JOHN KING, CNN WHITE HOUSE CORRESPONDENT: Well, Joie, that's right, it was a signature issue of the Bush campaign, and it will now become one of the early fights of the Bush administration, already critics say this program violates the separation of church and state. They say that under no circumstances should federal money be given to religious institutions, whether they be church-based organizations, synagogues, mosques, but Mr. Bush making his case today, bringing here to the White House representatives of some 20 faith-based organizations. Mr. Bush saying that he believes these organizations and other nonprofit organizations not affiliated with religious institutions can do a much better job than the government of providing services like alcohol or drug counseling, like providing shelter to the homeless or food to hungry.
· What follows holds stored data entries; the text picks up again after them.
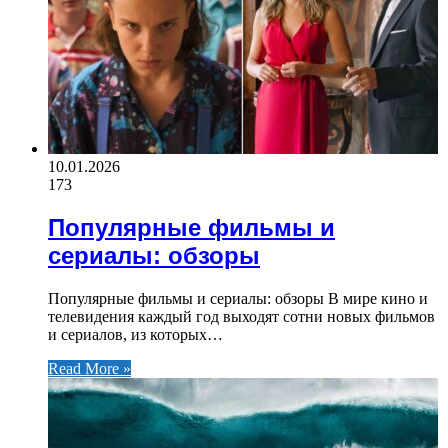
10.01.2026
173
Популярные фильмы и
сериалы: обзоры
Популярные фильмы и сериалы: обзоры В мире кино и
телевидения каждый год выходят сотни новых фильмов
и сериалов, из которых…
Read More »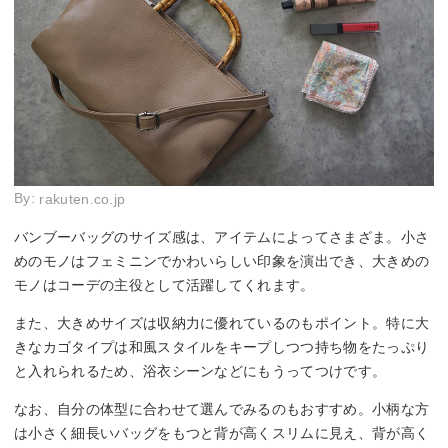
By:
rakuten.co.jp
バンブーバッグのサイズ感は、アイテムによってさまざま。小さ
めのモノはフェミニンでかわいらしい印象を演出でき、大きめの
モノはコーデの主役として活躍してくれます。
また、大きめサイズは収納力に優れているのもポイント。特に大
きなカゴタイプは和風スタイルをキープしつつ持ち物をたっぷり
と入れられるため、浴衣シーンなどにもうってつけです。
なお、自分の体型に合わせて選んでみるのもおすすめ。小柄な方
は小さく細長いバッグをもつと背が高くスリムに見え、背が高く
Mr. Bush making his case today, saying he will send up the details tomorrow to Congress -- during the campaign, he talked of about 24 billion over 10 years, some of that direct federal grants to agencies, others tax incentives to encourage giving to charitable, including faith-based, organizations, Mr. Bush making the case today that you can do this and still say -- and still stay, excuse me, on the other side of the line separating church and state.

(BEGIN VIDEO CLIP)

GEORGE W. BUSH, PRESIDENT OF THE UNITED STATES: Yet when we see social needs in America, my administration will look first at faith- based programs and community groups, which have proven their power to save and change lives. We will not fund the religious activities of any group, but when people of faith provide social services, we will not discriminate against them. As long as there are secular alternatives, faith-based charities should be able to compete for funding on equal basis and in a manner that does not cause them to sacrifice their mission.

(END VIDEO CLIP)

KING: Now, that announcement in keeping with the key Bush campaign promise. Of course, presidents also have to deal with surprises. Also on the agenda here at the White House today a meeting on energy issues, the president announcing he has put Vice President Cheney in charge of a new administration task force. The goals are these: one, take a short-term look at the California power crisis and the energy issues throughout the West, see if anything else can be done, although the administration's view is that California created this problem and that California is largely on own to fix it.

And we're told this commission will also take a longer view, Mr. Bush making the case today that supply outstripping demand right now and that the administration needs to take comprehensive look at U.S. energy policy. During the campaign, of course, Mr. Bush promised more domestic oil exploration -- also one controversial matter: some drilling in the Arctic National Wildlife Refuse -- Joie.